El pasado que viene
Antes que una novela de política ficción, 1984 es un retrato feroz del estalinismo y un aviso de lo que podría ser el futuro bajo un régimen semejante. George Orwell habla de primera mano: luchó en la Guerra Civil española en las milicias del Partido Obrero de Unificación Marxista, cuyos dirigentes fueron secuestrados por policías secretos soviéticos (y uno de ellos, Andrés Nin, torturado vilmente y asesinado). Tal y como los describe Orwell, los retratos omnipresentes del Gran Hermano, con sus bigotazos, son una transposición de los carteles de Stalin que inundaban la URSS, y Emmanuel Goldstein, el rebelde enemigo del pueblo, es un equivalente poético de Trotski. Casi toda la iconografía y el marco referencial de la novela aluden al universo soviético.
1984
Autor: George Orwell. Adaptación: Michael Gene Sullivan. Traducción: Álvaro García Meseguer. Intérpretes: Cameron Dye, Keythe Farley. Dirección: Tim Robbins. Teatro María Guerrero. Del 24 al 27 de septiembre.

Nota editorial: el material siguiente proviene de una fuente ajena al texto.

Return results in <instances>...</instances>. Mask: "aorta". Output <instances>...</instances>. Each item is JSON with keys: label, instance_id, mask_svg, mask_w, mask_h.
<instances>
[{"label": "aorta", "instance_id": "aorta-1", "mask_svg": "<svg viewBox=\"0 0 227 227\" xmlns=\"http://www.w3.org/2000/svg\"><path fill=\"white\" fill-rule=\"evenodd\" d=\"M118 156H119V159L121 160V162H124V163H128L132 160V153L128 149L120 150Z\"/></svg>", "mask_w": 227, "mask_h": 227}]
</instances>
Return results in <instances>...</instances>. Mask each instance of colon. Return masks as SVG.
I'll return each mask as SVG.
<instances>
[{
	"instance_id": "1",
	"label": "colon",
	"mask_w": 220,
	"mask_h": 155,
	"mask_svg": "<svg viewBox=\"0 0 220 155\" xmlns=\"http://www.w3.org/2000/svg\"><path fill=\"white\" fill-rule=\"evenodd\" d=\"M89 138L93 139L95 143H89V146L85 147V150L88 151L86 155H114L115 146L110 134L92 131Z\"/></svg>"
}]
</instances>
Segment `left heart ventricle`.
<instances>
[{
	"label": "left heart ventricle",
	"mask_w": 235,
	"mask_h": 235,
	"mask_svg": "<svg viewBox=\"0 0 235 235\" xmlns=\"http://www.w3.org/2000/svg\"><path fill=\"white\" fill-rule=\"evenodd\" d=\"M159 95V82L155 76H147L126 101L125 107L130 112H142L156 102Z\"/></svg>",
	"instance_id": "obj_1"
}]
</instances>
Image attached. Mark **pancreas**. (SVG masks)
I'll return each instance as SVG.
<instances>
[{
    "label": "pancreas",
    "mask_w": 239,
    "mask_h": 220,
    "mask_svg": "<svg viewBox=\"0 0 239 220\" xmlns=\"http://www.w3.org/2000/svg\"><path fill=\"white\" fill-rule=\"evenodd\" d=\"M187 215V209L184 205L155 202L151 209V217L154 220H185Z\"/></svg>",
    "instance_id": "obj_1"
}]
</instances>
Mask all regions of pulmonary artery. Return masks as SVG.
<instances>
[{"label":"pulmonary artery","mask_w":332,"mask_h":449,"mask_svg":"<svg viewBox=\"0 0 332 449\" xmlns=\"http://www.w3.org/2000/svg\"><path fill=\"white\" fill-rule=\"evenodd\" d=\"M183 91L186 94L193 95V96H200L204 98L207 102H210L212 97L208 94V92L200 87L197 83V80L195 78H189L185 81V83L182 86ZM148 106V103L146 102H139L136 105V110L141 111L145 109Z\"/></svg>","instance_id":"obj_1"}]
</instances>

1984 tiene escaso valor anticipatorio: el control opresivo que su autor describe es lo contrario del control blando, suave y sutil que se ejerce hoy en las democracias occidentales, y el Gran Hermano, un poder tosco al lado de la red de organismos supranacionales no democráticos que se han ido creando. En la novela, la URSS ha engullido a Europa; en la realidad, el capitalismo financiero ha entrado a saco en Rusia y en cada rincón del planeta.

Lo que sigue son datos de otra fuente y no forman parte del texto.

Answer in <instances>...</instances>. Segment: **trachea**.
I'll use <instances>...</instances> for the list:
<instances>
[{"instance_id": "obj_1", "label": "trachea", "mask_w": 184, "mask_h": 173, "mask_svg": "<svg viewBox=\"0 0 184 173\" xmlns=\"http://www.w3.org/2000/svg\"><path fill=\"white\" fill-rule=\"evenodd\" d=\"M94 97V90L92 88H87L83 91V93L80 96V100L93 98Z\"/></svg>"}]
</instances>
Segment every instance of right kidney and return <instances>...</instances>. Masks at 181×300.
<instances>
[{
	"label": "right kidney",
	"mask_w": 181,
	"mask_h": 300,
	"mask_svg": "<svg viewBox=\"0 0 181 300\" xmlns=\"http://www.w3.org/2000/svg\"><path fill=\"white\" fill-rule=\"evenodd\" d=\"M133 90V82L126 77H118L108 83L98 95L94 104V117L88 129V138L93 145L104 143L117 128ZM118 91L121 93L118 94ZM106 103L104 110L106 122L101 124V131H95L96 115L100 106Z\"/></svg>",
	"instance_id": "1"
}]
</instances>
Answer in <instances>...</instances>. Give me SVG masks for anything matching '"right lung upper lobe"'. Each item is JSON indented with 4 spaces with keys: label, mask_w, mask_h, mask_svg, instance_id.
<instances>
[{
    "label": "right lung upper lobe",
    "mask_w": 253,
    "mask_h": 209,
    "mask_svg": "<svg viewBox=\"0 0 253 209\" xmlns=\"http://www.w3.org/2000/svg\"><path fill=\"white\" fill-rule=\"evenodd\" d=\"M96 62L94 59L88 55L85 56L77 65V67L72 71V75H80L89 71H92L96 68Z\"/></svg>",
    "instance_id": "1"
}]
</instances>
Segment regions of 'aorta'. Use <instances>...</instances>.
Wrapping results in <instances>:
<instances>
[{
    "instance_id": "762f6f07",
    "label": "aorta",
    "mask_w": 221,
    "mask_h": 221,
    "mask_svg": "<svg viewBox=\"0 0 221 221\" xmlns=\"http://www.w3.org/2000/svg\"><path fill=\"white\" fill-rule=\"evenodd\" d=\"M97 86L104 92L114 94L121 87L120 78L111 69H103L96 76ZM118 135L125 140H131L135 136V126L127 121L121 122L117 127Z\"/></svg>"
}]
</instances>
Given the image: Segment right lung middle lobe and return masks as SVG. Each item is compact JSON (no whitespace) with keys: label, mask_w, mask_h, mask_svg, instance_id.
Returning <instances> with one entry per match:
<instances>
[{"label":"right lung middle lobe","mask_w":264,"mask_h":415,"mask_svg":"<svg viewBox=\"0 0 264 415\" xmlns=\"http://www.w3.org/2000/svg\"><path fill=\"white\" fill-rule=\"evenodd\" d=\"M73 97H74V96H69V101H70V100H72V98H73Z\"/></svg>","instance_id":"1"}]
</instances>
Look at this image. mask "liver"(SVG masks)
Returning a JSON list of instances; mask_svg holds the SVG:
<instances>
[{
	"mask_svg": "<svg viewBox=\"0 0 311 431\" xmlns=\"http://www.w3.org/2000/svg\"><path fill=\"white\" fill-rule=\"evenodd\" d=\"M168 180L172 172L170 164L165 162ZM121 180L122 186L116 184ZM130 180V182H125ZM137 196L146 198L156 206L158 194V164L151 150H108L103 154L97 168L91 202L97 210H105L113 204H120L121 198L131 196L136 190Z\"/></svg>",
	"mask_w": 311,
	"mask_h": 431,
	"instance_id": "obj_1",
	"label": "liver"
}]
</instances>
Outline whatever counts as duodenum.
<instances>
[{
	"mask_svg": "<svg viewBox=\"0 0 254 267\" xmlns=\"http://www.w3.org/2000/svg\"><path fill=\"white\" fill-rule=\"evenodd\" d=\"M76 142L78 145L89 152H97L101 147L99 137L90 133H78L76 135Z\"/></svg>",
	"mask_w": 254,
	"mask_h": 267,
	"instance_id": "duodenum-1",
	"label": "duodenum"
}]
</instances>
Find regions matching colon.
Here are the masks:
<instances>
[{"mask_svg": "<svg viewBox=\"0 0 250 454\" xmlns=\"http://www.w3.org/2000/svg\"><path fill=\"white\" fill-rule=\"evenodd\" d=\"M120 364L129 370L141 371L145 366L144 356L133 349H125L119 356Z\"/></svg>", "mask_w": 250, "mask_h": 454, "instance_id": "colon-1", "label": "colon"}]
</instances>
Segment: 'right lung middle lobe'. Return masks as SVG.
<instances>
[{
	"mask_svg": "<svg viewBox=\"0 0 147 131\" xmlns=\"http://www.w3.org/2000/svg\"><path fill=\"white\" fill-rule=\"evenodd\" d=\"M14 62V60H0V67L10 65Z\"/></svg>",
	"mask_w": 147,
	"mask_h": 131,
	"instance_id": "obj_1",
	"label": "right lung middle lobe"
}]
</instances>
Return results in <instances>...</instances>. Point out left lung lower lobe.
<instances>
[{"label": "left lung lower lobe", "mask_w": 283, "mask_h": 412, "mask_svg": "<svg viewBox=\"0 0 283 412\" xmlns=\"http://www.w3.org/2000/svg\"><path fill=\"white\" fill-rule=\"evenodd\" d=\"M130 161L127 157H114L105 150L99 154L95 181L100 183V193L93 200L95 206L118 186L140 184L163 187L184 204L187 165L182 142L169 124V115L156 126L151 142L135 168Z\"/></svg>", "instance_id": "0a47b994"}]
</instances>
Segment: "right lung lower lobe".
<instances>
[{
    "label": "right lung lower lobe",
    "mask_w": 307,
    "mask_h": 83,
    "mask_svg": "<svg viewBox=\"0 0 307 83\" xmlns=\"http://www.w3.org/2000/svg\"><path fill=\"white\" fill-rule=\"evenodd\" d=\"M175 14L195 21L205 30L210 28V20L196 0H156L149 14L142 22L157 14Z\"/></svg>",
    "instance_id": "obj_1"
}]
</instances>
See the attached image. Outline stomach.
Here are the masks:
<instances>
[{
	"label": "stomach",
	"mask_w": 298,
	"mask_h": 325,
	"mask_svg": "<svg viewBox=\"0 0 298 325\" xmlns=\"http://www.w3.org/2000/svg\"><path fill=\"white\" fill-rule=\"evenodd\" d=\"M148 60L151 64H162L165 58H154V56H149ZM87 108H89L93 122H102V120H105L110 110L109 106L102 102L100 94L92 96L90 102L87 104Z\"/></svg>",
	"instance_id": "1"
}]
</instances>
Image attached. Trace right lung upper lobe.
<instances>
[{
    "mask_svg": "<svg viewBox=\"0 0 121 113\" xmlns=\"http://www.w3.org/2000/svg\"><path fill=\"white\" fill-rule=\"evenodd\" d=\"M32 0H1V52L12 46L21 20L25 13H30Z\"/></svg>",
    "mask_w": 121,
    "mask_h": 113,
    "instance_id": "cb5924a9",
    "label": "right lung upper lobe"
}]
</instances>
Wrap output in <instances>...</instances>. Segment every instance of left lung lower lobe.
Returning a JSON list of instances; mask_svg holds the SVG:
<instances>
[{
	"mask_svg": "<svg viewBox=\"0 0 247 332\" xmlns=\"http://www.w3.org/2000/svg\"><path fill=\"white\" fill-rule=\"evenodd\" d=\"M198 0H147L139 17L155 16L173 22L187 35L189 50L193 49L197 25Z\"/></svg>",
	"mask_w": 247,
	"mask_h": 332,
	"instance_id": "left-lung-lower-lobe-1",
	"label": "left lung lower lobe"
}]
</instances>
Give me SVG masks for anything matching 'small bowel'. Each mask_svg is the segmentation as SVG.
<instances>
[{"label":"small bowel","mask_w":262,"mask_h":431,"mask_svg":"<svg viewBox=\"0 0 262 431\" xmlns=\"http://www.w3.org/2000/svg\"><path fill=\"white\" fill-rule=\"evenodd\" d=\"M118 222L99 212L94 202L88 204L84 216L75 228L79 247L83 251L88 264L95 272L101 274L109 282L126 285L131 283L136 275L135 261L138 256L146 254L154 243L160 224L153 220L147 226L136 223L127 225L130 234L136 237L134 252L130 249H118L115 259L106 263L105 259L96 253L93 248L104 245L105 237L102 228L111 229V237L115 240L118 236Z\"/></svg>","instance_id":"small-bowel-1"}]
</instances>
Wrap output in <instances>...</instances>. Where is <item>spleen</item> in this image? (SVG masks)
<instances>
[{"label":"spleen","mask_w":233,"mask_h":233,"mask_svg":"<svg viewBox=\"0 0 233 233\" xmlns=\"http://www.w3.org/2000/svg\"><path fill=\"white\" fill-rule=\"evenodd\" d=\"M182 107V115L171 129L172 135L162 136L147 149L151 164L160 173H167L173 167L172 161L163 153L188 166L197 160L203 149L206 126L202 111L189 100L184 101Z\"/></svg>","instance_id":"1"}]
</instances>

El peligro último no estaba donde Orwell lo esperaba. Tampoco el acceso a cierto nivel de vida ha dado al proletariado impulso para cambiar el orden social: al contrario, el bienestar ha traído conformidad. En fin, 1984 predijo el advenimiento de la autarquía y el tiempo nos ha traído la globalización. Y sin embargo, cuando Orwell habla de Goldstein, enemigo invisible, creado para mantener cierta tensión social y una demanda global de seguridad, pensamos de inmediato en Bin Laden: la realidad siempre resuena cuando la ficción es buena.

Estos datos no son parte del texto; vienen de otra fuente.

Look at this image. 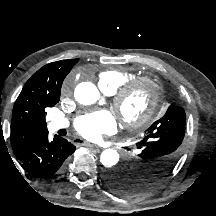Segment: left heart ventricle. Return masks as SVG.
I'll use <instances>...</instances> for the list:
<instances>
[{"label": "left heart ventricle", "instance_id": "obj_1", "mask_svg": "<svg viewBox=\"0 0 216 216\" xmlns=\"http://www.w3.org/2000/svg\"><path fill=\"white\" fill-rule=\"evenodd\" d=\"M150 98V92L146 85L132 91L125 99L123 110L128 116H137L145 108Z\"/></svg>", "mask_w": 216, "mask_h": 216}]
</instances>
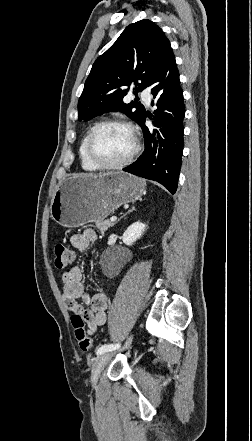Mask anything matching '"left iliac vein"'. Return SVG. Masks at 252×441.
Returning <instances> with one entry per match:
<instances>
[{
	"instance_id": "obj_1",
	"label": "left iliac vein",
	"mask_w": 252,
	"mask_h": 441,
	"mask_svg": "<svg viewBox=\"0 0 252 441\" xmlns=\"http://www.w3.org/2000/svg\"><path fill=\"white\" fill-rule=\"evenodd\" d=\"M131 341H132V337H129V339L127 340L126 346H129ZM112 355H113L112 353L107 352V353L101 354L96 359V362L92 368V373H91V382L93 384H96L98 382L103 368L108 363V361L111 359Z\"/></svg>"
}]
</instances>
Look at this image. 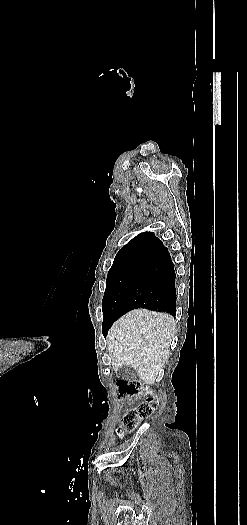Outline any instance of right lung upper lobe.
I'll return each mask as SVG.
<instances>
[{
  "instance_id": "1",
  "label": "right lung upper lobe",
  "mask_w": 247,
  "mask_h": 525,
  "mask_svg": "<svg viewBox=\"0 0 247 525\" xmlns=\"http://www.w3.org/2000/svg\"><path fill=\"white\" fill-rule=\"evenodd\" d=\"M166 249L153 232L141 233L119 250L110 271L136 267L146 259L160 255Z\"/></svg>"
}]
</instances>
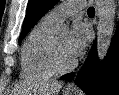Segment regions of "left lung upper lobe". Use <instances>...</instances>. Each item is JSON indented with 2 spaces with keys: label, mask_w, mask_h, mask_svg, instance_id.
<instances>
[{
  "label": "left lung upper lobe",
  "mask_w": 119,
  "mask_h": 95,
  "mask_svg": "<svg viewBox=\"0 0 119 95\" xmlns=\"http://www.w3.org/2000/svg\"><path fill=\"white\" fill-rule=\"evenodd\" d=\"M58 0H29L23 29L19 37V43L24 39L30 29L47 13Z\"/></svg>",
  "instance_id": "left-lung-upper-lobe-1"
}]
</instances>
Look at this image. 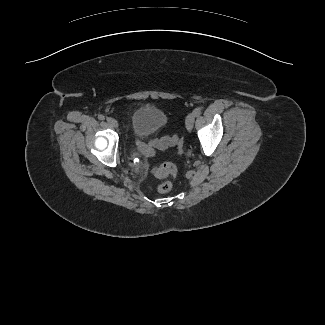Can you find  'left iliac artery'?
Masks as SVG:
<instances>
[{
    "mask_svg": "<svg viewBox=\"0 0 325 325\" xmlns=\"http://www.w3.org/2000/svg\"><path fill=\"white\" fill-rule=\"evenodd\" d=\"M194 114H195V116H199L201 114V109L200 108H195L194 109Z\"/></svg>",
    "mask_w": 325,
    "mask_h": 325,
    "instance_id": "obj_1",
    "label": "left iliac artery"
}]
</instances>
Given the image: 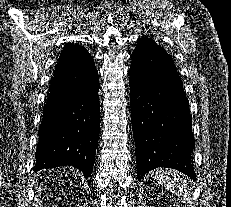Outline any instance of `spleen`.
I'll list each match as a JSON object with an SVG mask.
<instances>
[{"mask_svg":"<svg viewBox=\"0 0 231 207\" xmlns=\"http://www.w3.org/2000/svg\"><path fill=\"white\" fill-rule=\"evenodd\" d=\"M151 174L159 184L175 193L184 203L191 202V193L188 190L187 181L175 170L156 169Z\"/></svg>","mask_w":231,"mask_h":207,"instance_id":"spleen-1","label":"spleen"}]
</instances>
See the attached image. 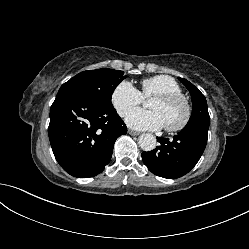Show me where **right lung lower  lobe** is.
<instances>
[{
    "mask_svg": "<svg viewBox=\"0 0 249 249\" xmlns=\"http://www.w3.org/2000/svg\"><path fill=\"white\" fill-rule=\"evenodd\" d=\"M127 127L114 107L71 91L58 92L50 109L48 134L54 156L70 175L88 178L110 162L116 139Z\"/></svg>",
    "mask_w": 249,
    "mask_h": 249,
    "instance_id": "obj_1",
    "label": "right lung lower lobe"
}]
</instances>
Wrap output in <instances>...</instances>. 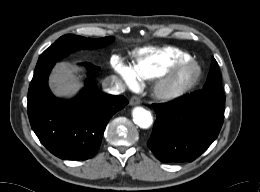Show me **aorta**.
Listing matches in <instances>:
<instances>
[{"mask_svg": "<svg viewBox=\"0 0 260 192\" xmlns=\"http://www.w3.org/2000/svg\"><path fill=\"white\" fill-rule=\"evenodd\" d=\"M132 116L134 123L143 129L149 128L153 121L151 113L143 107H135Z\"/></svg>", "mask_w": 260, "mask_h": 192, "instance_id": "1", "label": "aorta"}]
</instances>
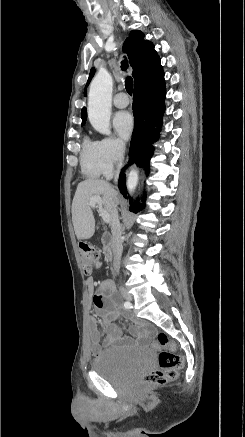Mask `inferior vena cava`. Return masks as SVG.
<instances>
[{
  "label": "inferior vena cava",
  "instance_id": "602c4592",
  "mask_svg": "<svg viewBox=\"0 0 245 437\" xmlns=\"http://www.w3.org/2000/svg\"><path fill=\"white\" fill-rule=\"evenodd\" d=\"M124 152H125V145L121 143L119 145V150H118V165H117L116 175L114 178L115 182L118 181L119 172L122 167V162L124 159ZM112 228H113V234L111 239V249L113 252V269L116 273H118L120 268V260L123 251V246H122V239H121L122 236L121 224L119 222L118 211H117V202L114 203V216L112 221Z\"/></svg>",
  "mask_w": 245,
  "mask_h": 437
}]
</instances>
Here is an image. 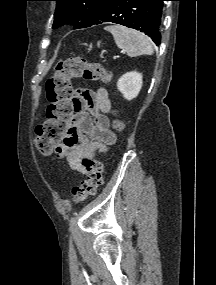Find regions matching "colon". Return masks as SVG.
Listing matches in <instances>:
<instances>
[{
  "label": "colon",
  "mask_w": 216,
  "mask_h": 285,
  "mask_svg": "<svg viewBox=\"0 0 216 285\" xmlns=\"http://www.w3.org/2000/svg\"><path fill=\"white\" fill-rule=\"evenodd\" d=\"M110 81L111 73L98 63H89L81 57L66 59L57 64L54 75L46 82V96L49 101L46 121L36 128L35 144L38 150L49 155L57 149L69 130L70 122L76 111V98L72 79ZM117 131L123 129L119 119L114 122ZM82 164L87 178L72 188L76 203L94 195L103 184V165L94 157H85Z\"/></svg>",
  "instance_id": "obj_1"
}]
</instances>
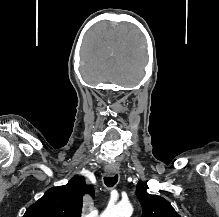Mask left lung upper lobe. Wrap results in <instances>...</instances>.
<instances>
[{
    "label": "left lung upper lobe",
    "instance_id": "1",
    "mask_svg": "<svg viewBox=\"0 0 219 217\" xmlns=\"http://www.w3.org/2000/svg\"><path fill=\"white\" fill-rule=\"evenodd\" d=\"M137 197L142 205V217H180L167 200L148 194L142 182L137 185Z\"/></svg>",
    "mask_w": 219,
    "mask_h": 217
}]
</instances>
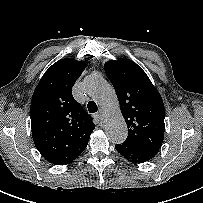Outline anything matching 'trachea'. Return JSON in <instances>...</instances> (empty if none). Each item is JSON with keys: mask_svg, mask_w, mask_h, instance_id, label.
I'll use <instances>...</instances> for the list:
<instances>
[{"mask_svg": "<svg viewBox=\"0 0 203 203\" xmlns=\"http://www.w3.org/2000/svg\"><path fill=\"white\" fill-rule=\"evenodd\" d=\"M87 108L90 113H95L98 110V107L94 101L88 102Z\"/></svg>", "mask_w": 203, "mask_h": 203, "instance_id": "trachea-1", "label": "trachea"}]
</instances>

El montaje de Tim Robbins coge la novela muy atrás, en su tercio final, en el momento en que Winston Smith, su protagonista, recién arrestado, está siendo sometido a un interrogatorio feroz. Es ésta una decisión arriesgada que, a priori, da miedo: miedo a que durante dos horas asistamos a palo seco a esa ración de torturas sin cuento que Orwell describe con tanta minucia. Pero no es así. Michael Gene Sullivan, el adaptador, ha acertado a deslizar toda la peripecia vital de Smith, su amor apasionado con Julia, sus roces con los compañeros de trabajo fanáticos y su búsqueda de la verdad como si fuera una sucesión de confesiones dramatizadas que el preso hace a instancias de sus verdugos.
Un espectáculo que comienza con su protagonista ya caído tiene que ser forzosamente negro y sin hálito de esperanza, como el final atroz de esta novela en la que, por contraste, brillan los días de vino y rosas de la pareja enamorada. El espectáculo no tiene esos matices, pero sí pulso y un ritmo percutiente y oscuro. Robbins nos sirve una situación única, prolongada y asfixiante con sólo seis actores de peso, entre los que destaca Cameron Dye, con un trabajo descarnado, en piel viva.